Ciclón bramó y el cielo retumbó. La lluvia azotaba de costado, impulsada por el ventarrón, azuzada por el retumbo de los truenos. El dragón plegó las alas contra los costados, se zambulló e hizo un picado sobre una elevación. Dhamon se agarró desesperadamente cuando sus piernas perdieron el agarre y quedaron flotando tras él.

Feril alcanzó la cima de una estribación. Tuvo que bregar para mantenerse en pie contra el rugiente viento y la lluvia. Gritó al darse cuenta de que era sangre lo que salpicaba su túnica. Aterrada, vio cómo el dragón herido pasaba sobre ella y se zambullía hacia un lago rodeado por colinas. Entonces, de repente, el reptil hizo una brusca maniobra y rozó el agua con la garras al iniciar un viraje hacia arriba. Ascendió más y más.
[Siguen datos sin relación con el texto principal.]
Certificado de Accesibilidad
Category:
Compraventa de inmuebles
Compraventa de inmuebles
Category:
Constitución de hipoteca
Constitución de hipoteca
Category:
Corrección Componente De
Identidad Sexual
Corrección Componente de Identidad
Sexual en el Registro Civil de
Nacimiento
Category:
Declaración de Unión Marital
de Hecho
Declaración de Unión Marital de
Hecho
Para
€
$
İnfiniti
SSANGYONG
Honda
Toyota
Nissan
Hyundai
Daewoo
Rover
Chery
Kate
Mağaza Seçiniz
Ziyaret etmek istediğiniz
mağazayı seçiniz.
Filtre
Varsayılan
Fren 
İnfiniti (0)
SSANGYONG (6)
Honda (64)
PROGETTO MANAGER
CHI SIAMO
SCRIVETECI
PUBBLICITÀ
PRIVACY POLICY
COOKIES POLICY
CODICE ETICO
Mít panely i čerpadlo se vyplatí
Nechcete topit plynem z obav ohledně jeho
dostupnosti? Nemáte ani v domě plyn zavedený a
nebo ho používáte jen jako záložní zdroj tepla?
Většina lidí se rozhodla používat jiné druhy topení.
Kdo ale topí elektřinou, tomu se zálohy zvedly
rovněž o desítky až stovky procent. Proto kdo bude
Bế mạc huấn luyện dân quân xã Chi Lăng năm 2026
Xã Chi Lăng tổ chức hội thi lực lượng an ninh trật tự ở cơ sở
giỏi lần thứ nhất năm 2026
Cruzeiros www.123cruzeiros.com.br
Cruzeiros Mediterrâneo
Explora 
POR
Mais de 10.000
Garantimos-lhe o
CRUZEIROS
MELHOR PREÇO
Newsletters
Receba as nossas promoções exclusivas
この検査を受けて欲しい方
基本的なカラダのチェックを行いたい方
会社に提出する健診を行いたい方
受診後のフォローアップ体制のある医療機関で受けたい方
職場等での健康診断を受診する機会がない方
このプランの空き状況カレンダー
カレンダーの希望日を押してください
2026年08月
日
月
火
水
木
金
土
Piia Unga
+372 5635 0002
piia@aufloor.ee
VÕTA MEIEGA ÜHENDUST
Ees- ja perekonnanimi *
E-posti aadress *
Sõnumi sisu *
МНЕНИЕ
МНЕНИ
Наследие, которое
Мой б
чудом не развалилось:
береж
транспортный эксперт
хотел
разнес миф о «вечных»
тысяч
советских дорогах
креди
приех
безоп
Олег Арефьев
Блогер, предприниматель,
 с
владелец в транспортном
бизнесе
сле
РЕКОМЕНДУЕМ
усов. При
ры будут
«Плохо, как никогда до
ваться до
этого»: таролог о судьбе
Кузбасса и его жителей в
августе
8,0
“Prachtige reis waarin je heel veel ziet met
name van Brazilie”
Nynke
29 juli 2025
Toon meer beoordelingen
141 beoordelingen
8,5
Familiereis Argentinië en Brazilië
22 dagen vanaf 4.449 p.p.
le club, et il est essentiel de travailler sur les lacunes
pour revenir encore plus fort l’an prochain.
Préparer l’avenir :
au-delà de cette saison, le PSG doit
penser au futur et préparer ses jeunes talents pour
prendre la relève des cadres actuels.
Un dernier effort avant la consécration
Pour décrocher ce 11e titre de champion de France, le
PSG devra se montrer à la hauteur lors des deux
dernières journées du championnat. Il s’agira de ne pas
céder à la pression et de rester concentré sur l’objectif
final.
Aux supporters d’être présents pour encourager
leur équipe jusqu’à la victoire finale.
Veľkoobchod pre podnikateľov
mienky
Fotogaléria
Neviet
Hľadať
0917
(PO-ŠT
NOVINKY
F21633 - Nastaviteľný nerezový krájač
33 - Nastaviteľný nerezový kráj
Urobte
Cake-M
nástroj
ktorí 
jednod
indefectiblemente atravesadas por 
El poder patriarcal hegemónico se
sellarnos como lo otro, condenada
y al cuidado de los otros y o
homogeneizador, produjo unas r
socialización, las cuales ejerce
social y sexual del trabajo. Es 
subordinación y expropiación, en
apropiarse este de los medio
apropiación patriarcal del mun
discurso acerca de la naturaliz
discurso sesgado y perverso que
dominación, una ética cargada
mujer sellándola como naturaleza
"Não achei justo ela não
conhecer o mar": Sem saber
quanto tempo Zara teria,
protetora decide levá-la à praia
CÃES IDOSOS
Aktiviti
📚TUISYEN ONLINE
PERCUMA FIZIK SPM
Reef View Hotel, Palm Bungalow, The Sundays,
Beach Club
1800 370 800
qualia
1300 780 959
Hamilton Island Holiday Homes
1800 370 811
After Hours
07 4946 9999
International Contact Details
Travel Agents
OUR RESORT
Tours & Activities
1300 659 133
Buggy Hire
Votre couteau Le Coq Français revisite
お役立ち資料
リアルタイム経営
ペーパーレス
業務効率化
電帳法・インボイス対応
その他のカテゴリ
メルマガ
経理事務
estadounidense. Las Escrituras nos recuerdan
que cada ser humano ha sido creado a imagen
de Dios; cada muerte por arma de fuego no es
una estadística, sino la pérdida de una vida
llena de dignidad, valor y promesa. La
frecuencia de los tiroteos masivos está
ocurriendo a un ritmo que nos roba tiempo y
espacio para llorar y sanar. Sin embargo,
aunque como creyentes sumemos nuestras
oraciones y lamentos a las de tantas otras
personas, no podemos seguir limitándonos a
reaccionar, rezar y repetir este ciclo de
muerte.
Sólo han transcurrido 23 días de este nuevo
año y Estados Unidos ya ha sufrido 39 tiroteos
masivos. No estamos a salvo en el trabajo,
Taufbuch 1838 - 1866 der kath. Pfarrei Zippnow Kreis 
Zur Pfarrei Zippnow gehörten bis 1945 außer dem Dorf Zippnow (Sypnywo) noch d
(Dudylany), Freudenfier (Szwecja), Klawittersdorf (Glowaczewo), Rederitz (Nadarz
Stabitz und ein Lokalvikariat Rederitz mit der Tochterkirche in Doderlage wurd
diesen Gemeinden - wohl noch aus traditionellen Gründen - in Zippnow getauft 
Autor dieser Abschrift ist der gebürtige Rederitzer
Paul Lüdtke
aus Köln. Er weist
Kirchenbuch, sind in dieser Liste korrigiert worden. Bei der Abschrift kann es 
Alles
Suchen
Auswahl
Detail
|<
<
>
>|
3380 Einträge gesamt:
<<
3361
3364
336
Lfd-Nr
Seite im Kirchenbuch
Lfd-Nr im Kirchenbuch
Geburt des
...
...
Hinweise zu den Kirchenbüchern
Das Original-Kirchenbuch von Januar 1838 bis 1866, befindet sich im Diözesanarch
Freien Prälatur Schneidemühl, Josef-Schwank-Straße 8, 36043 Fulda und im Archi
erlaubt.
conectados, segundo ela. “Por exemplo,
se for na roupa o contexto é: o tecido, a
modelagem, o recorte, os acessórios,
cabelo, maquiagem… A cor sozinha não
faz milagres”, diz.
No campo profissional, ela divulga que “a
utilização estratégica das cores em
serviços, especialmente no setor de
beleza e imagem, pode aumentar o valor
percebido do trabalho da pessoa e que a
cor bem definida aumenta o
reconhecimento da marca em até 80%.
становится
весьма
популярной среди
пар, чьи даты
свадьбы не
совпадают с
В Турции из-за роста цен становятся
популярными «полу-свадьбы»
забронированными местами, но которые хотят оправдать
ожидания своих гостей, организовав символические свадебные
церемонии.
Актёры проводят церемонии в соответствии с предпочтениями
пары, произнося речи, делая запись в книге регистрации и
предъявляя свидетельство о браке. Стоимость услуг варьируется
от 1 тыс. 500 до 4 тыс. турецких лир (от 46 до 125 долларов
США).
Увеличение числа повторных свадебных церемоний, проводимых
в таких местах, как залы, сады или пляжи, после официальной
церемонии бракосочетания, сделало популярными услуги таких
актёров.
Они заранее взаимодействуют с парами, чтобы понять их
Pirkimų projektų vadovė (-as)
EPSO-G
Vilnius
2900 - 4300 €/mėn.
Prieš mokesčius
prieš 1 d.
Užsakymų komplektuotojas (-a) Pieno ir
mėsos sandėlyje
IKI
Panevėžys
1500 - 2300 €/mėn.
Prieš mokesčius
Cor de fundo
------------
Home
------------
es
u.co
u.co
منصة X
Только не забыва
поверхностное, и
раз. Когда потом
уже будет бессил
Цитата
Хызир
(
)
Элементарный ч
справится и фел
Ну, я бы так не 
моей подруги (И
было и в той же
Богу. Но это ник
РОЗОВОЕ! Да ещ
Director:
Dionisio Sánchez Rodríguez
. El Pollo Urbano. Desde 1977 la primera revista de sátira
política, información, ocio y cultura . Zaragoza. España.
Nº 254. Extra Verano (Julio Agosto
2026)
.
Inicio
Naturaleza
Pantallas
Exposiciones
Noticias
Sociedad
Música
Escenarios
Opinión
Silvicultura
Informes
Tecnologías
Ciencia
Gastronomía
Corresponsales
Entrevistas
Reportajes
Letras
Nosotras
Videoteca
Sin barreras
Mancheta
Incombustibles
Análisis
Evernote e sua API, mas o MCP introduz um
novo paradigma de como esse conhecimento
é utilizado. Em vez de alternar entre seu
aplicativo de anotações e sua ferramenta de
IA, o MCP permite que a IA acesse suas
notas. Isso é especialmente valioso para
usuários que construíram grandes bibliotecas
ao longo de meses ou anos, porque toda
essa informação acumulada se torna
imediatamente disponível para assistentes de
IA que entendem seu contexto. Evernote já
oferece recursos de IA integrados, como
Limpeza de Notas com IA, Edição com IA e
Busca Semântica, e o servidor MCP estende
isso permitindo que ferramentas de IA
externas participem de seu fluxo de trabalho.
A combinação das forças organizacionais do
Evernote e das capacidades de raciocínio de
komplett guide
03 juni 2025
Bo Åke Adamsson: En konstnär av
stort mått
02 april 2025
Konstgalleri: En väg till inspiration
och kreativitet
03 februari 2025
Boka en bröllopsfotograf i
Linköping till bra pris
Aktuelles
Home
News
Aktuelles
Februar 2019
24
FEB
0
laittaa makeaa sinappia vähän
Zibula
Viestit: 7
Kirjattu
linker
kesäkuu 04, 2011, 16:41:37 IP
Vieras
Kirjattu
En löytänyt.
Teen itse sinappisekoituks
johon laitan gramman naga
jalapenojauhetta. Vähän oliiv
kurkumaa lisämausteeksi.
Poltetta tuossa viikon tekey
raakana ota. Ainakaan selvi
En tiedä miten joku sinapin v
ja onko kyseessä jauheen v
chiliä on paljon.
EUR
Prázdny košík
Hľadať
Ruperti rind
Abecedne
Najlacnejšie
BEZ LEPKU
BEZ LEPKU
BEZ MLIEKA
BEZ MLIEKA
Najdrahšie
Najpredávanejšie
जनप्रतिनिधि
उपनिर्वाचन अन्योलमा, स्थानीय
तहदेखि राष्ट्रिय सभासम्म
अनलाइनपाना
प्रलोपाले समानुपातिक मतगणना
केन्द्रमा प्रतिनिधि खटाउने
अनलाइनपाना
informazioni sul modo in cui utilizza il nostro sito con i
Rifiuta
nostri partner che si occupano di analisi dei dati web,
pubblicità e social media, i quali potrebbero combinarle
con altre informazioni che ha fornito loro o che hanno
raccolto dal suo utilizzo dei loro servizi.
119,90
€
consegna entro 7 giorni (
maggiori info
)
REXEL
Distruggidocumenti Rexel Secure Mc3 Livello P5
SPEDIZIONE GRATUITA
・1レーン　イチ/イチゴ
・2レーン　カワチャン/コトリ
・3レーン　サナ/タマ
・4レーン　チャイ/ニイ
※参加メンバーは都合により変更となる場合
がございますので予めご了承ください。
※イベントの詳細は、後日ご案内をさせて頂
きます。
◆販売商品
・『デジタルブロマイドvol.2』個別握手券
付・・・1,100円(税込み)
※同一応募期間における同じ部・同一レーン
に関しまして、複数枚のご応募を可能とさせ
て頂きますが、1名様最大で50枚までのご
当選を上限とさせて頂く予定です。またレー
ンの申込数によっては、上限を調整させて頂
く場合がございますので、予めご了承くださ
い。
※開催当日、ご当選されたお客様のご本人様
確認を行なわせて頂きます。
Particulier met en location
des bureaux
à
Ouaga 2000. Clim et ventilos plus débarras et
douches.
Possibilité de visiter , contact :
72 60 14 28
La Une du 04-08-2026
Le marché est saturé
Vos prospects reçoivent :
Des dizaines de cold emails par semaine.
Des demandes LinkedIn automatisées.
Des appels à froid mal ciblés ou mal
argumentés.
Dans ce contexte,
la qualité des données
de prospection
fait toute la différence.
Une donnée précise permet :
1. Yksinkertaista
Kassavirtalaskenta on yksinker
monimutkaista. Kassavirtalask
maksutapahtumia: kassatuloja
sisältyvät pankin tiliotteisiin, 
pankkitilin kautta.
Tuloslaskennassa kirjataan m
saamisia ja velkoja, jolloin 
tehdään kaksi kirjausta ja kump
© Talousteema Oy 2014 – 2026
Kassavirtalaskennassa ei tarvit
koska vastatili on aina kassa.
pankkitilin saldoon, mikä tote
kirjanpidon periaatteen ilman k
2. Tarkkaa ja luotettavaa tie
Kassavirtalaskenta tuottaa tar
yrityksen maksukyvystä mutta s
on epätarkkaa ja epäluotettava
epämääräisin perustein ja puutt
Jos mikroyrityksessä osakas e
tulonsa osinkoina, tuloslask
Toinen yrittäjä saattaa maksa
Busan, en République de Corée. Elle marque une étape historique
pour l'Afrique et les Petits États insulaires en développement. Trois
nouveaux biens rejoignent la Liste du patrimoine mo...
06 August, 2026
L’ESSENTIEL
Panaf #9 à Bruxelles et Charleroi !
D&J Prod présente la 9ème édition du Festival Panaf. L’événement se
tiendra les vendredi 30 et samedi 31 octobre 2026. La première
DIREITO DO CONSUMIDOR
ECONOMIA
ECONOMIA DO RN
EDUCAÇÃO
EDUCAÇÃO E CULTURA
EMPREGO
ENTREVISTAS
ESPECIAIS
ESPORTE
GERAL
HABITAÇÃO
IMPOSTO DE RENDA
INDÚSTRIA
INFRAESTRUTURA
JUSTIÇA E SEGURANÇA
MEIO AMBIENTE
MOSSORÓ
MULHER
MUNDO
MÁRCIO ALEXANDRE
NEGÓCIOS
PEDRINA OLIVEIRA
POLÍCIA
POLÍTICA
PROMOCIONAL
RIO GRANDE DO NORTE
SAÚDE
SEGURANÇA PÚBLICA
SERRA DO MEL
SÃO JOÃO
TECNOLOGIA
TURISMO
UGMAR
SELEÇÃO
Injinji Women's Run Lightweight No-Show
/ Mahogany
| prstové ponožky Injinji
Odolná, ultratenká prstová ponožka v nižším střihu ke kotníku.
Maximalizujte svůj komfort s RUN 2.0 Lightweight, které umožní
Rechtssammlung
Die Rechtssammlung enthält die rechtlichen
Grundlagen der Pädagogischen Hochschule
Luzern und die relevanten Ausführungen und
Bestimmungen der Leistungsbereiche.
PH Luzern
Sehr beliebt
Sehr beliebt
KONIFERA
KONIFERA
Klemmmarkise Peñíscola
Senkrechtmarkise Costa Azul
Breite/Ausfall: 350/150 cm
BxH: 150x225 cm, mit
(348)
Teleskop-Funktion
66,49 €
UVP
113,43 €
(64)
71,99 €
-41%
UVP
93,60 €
La kalanesti vio la pequeña figura de un hombre colgado del reptil, y escuchó el estampido del trueno resonando en el aire.

—Hubo un tiempo en que no tuve mejor amigo que tú —dijo Dhamon.

—¡Pero me abandonaste! —siseó el dragón, sus palabras casi ahogadas por el aullante viento.

—Abandoné esa vida de maldad.

—¡Y cuando dejaste la orden de los Caballeros de Takhisis, yo también dimití! ¡No soportaba tener otro compañero! —gritó el reptil—. ¡Ahora sirvo a otro señor mejor, a Tormenta sobre Krynn!

Ciclón hizo medio giro, y Dhamon se aferró a la empuñadura de la espada y pateó intentando encontrar algo a lo que agarrarse con las piernas. Por fin el dragón dio media vuelta y se puso derecho, y Dhamon consiguió ceñir las piernas en torno a un saliente de la escamosa cresta, en la base del cuello de Ciclón. Sacó la espada de un tirón.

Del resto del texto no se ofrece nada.